En plus, l’Etat roumain a très longtemps mené une politique d’assistanat en matière d’agriculture, en accordant des subventions et des prix garantis, mais sans vraiment pousser la compétition ou soutenir les projets animés d’un esprit d’entreprise. Il ne faut pas ignorer non plus que, pour le village roumain, les initiatives passent parfois au second plan, après les besoins d’assurer les moyens de vivre, et que les rares qui voudraient faire autre chose dans le domaine agricole sont découragés par les démarches administratives ou par le manque d’argent, nécessaire à la mise en place d’une affaire quelconque. 

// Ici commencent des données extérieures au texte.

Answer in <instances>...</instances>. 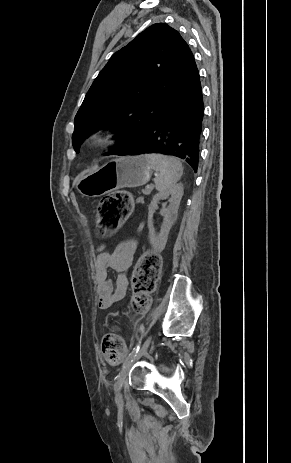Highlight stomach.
Here are the masks:
<instances>
[{
  "label": "stomach",
  "instance_id": "stomach-1",
  "mask_svg": "<svg viewBox=\"0 0 291 463\" xmlns=\"http://www.w3.org/2000/svg\"><path fill=\"white\" fill-rule=\"evenodd\" d=\"M151 169L143 155L121 157L100 168L83 171L76 178L75 186L84 196L99 197L117 189L146 184Z\"/></svg>",
  "mask_w": 291,
  "mask_h": 463
}]
</instances>
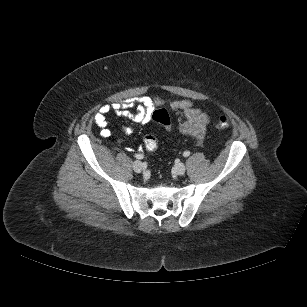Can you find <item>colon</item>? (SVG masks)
<instances>
[{
  "label": "colon",
  "instance_id": "5ec220e1",
  "mask_svg": "<svg viewBox=\"0 0 307 307\" xmlns=\"http://www.w3.org/2000/svg\"><path fill=\"white\" fill-rule=\"evenodd\" d=\"M152 119L163 125L166 128L171 127V116L166 109H159L153 112ZM230 124L227 116H220L216 121V127L218 129L227 128ZM143 146L147 151H154L158 147V139L152 134H147L143 137Z\"/></svg>",
  "mask_w": 307,
  "mask_h": 307
}]
</instances>
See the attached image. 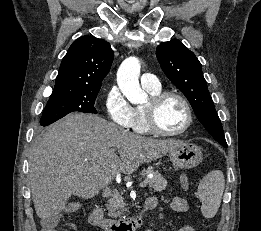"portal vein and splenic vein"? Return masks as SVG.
I'll list each match as a JSON object with an SVG mask.
<instances>
[{
	"mask_svg": "<svg viewBox=\"0 0 261 231\" xmlns=\"http://www.w3.org/2000/svg\"><path fill=\"white\" fill-rule=\"evenodd\" d=\"M152 177H153V175H150V176H149V178H152ZM147 184H148V181H147V179H146V180H143L142 182H140L139 186H140V187H146Z\"/></svg>",
	"mask_w": 261,
	"mask_h": 231,
	"instance_id": "18ae733b",
	"label": "portal vein and splenic vein"
}]
</instances>
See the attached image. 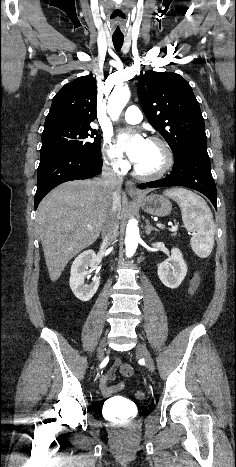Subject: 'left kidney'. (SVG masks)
<instances>
[{"label":"left kidney","mask_w":236,"mask_h":467,"mask_svg":"<svg viewBox=\"0 0 236 467\" xmlns=\"http://www.w3.org/2000/svg\"><path fill=\"white\" fill-rule=\"evenodd\" d=\"M159 279L168 288L176 289L187 274V264L179 249L173 248L171 256L160 263L157 270Z\"/></svg>","instance_id":"1"}]
</instances>
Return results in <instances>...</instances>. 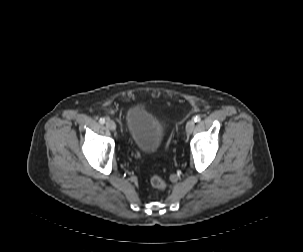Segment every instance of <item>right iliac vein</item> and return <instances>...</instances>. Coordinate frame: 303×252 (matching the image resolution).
I'll return each mask as SVG.
<instances>
[{"label":"right iliac vein","mask_w":303,"mask_h":252,"mask_svg":"<svg viewBox=\"0 0 303 252\" xmlns=\"http://www.w3.org/2000/svg\"><path fill=\"white\" fill-rule=\"evenodd\" d=\"M106 127L112 131L116 130V124L113 120H107Z\"/></svg>","instance_id":"right-iliac-vein-1"}]
</instances>
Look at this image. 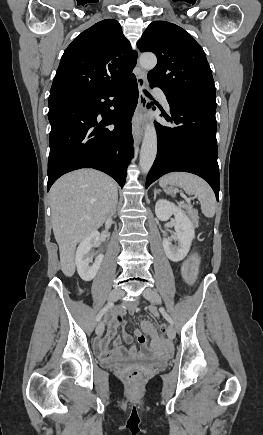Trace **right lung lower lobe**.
Wrapping results in <instances>:
<instances>
[{
	"label": "right lung lower lobe",
	"instance_id": "right-lung-lower-lobe-1",
	"mask_svg": "<svg viewBox=\"0 0 263 435\" xmlns=\"http://www.w3.org/2000/svg\"><path fill=\"white\" fill-rule=\"evenodd\" d=\"M109 97H114V110L109 109ZM137 102L138 87L133 75L89 97L49 106L47 190L61 175L80 168L103 171L123 186L133 157L130 121ZM100 114L103 120L99 123ZM112 123L113 130L106 128Z\"/></svg>",
	"mask_w": 263,
	"mask_h": 435
}]
</instances>
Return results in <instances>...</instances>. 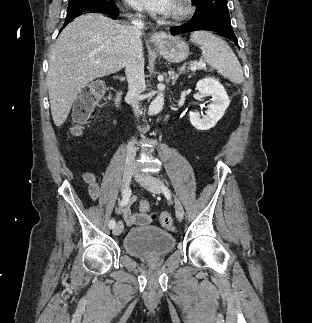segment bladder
<instances>
[{"instance_id":"31cf9c89","label":"bladder","mask_w":312,"mask_h":323,"mask_svg":"<svg viewBox=\"0 0 312 323\" xmlns=\"http://www.w3.org/2000/svg\"><path fill=\"white\" fill-rule=\"evenodd\" d=\"M175 244V238L159 227L146 226L130 229L124 238V250L132 257L153 259L165 256Z\"/></svg>"}]
</instances>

L’Union européenne a obligé l’Etat roumain à renforcer son programme de réformes et à promouvoir l’esprit d’initiative, en accordant des fonds de mise à niveau avec les standards européens. Mais en réalité, si ces possibilités existent, elles n’atteignent pas leur but : ce coup de main qui fera sortir les agriculteurs roumains de leur situation actuelle. Il faut tout d’abord prendre en compte que les paysans sont réellement décapitalisés et ne peuvent pas soumettre les 50% de la somme totale pour la mise en place d’une entreprise, s’ils veulent bénéficier d’un fonds SAPARD.

De plus, toutes les démarches administratives et de constitution d’un dossier engagent leurs maigres revenus que l’agriculteur peut perdre sans obtenir de réponse favorable. L’Etat roumain a mis en place le programme « l’Agriculteur » avant l’adhésion pour faciliter la reprise des crédits pour les agriculteurs, mais il semble que les habitants des villages pensent plus au présent qu’à l’avenir. Les efforts pour mettre en place des entreprises qui doivent vendre les produits sur le marché, selon les nouvelles perspectives introduites par l’Union, peuvent sembler plus une question de mentalité que d’impossibilité matérielle.

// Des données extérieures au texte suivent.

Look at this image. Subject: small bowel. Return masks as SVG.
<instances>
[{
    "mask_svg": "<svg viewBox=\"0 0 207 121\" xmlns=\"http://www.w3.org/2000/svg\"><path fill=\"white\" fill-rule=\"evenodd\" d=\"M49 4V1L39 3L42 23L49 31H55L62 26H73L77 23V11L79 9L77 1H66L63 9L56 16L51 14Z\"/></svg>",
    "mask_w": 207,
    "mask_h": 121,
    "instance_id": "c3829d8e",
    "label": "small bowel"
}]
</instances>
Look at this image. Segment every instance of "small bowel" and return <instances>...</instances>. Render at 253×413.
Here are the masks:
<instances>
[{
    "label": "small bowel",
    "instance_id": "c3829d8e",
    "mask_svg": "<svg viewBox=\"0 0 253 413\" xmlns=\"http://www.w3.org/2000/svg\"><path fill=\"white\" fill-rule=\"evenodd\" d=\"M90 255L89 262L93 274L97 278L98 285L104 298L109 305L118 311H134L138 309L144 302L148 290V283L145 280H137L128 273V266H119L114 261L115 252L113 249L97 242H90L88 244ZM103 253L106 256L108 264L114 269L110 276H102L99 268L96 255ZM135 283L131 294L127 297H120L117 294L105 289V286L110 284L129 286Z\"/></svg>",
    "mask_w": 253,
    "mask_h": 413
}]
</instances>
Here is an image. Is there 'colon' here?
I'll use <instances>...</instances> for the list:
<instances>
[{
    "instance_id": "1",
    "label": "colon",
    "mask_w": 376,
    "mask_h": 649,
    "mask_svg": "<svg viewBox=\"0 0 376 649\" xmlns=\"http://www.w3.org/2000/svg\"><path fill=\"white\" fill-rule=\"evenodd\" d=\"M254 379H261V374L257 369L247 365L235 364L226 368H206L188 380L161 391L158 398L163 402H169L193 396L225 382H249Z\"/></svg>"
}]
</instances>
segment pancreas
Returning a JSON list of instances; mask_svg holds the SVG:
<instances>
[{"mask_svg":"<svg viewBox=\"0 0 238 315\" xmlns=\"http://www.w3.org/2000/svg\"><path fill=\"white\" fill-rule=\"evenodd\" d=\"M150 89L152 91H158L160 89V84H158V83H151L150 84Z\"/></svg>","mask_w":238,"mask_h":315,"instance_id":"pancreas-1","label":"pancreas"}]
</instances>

Ce qui est sûr, c'est que les deux perspectives s’imbriquent encore de telle façon que l’immobilité des agriculteurs roumains va amener cette population nombreuse très rapidement dans une situation paradoxale. Ne pas prendre le risque de mettre en place une entreprise ne laisse aux paysans qu'une seule solution : l’écrasement définitif par des politiques cadrées qui s’imposent déjà.

Ce que l'on sait déjà, c'est que, pour l’instant, au moins la moitié de la population roumaine ne vit pas « dans l’Europe » ; ce qu’on attend, c'est de voir si cette façon de vivre sera, en fin de compte, apprise.